Exercise description
Tally the lines of the data that include the word "months". Only the number is to be returned.

Dataset entries
----

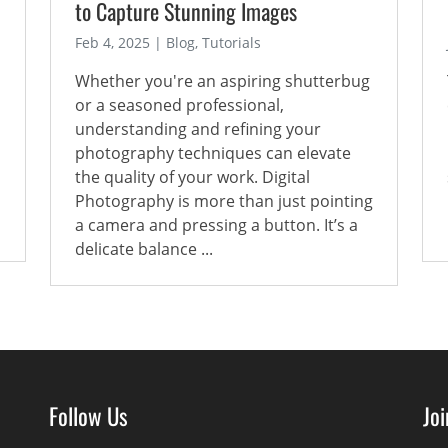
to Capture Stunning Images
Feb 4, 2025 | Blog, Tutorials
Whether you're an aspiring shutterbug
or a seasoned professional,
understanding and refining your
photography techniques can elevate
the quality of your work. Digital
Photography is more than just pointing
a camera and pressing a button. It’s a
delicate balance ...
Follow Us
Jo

----

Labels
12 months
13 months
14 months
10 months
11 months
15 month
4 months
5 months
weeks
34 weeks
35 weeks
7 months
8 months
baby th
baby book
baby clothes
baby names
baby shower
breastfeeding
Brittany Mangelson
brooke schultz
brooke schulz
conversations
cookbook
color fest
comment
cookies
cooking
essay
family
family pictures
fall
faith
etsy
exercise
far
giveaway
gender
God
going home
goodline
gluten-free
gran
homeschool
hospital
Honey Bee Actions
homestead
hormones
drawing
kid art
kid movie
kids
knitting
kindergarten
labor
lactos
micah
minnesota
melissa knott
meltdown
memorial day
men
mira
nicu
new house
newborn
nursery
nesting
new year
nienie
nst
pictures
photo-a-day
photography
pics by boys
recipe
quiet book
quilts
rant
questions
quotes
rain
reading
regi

----

Solution for this task
9